When a line of the listing below has the string "mrkni" in it, copy that line.
BEGIN
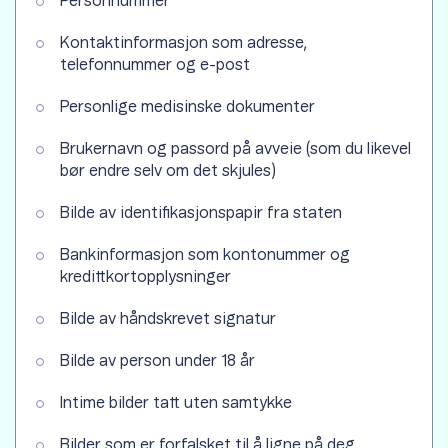
Personnummer
Kontaktinformasjon som adresse,
telefonnummer og e-post
Personlige medisinske dokumenter
Brukernavn og passord på avveie (som du likevel
bør endre selv om det skjules)
Bilde av identifikasjonspapir fra staten
Bankinformasjon som kontonummer og
kredittkortopplysninger
Bilde av håndskrevet signatur
Bilde av person under 18 år
Intime bilder tatt uten samtykke
Bilder som er forfalsket til å ligne på deg,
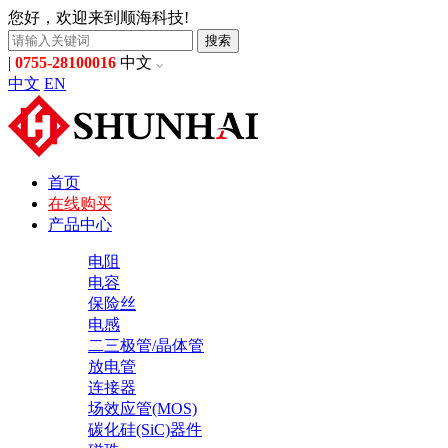
您好，欢迎来到顺海科技!
搜索
|
0755-28100016
中文
中文
EN
首页
在线购买
产品中心
电阻
电容
保险丝
电感
二三极管/晶体管
放电管
连接器
场效应管(MOS)
碳化硅(SiC)器件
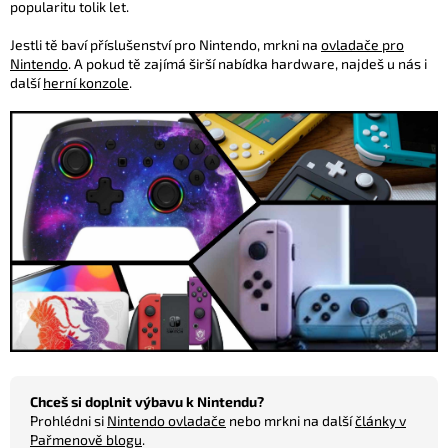
popularitu tolik let.
Jestli tě baví příslušenství pro Nintendo, mrkni na
ovladače pro
Nintendo
. A pokud tě zajímá širší nabídka hardware, najdeš u nás i
další
herní konzole
.
Chceš si doplnit výbavu k Nintendu?
Prohlédni si
Nintendo ovladače
nebo mrkni na další
články v
Pařmenově blogu
.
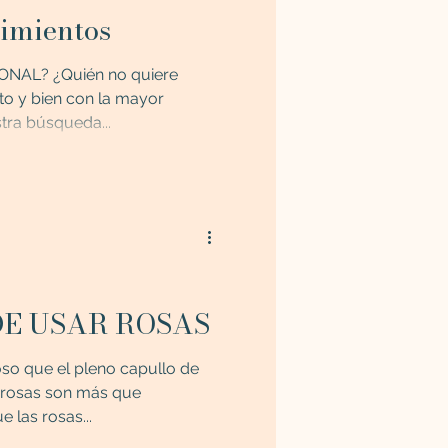
timientos
NAL? ¿Quién no quiere
nto y bien con la mayor
tra búsqueda...
DE USAR ROSAS
so que el pleno capullo de
 rosas son más que
 las rosas...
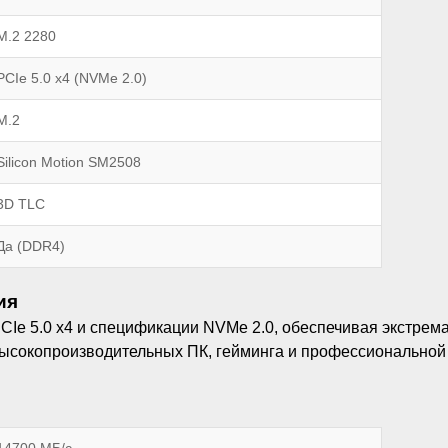
M.2 2280
PCIe 5.0 x4 (NVMe 2.0)
M.2
Silicon Motion SM2508
3D TLC
Да (DDR4)
ия
Ie 5.0 x4 и спецификации NVMe 2.0, обеспечивая экстрема
высокопроизводительных ПК, гейминга и профессиональной 
14700 МБ/с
END
OUTPUT FOR THIS EXERCISE:
Jestli tě baví příslušenství pro Nintendo, mrkni na
nebo mrkni na další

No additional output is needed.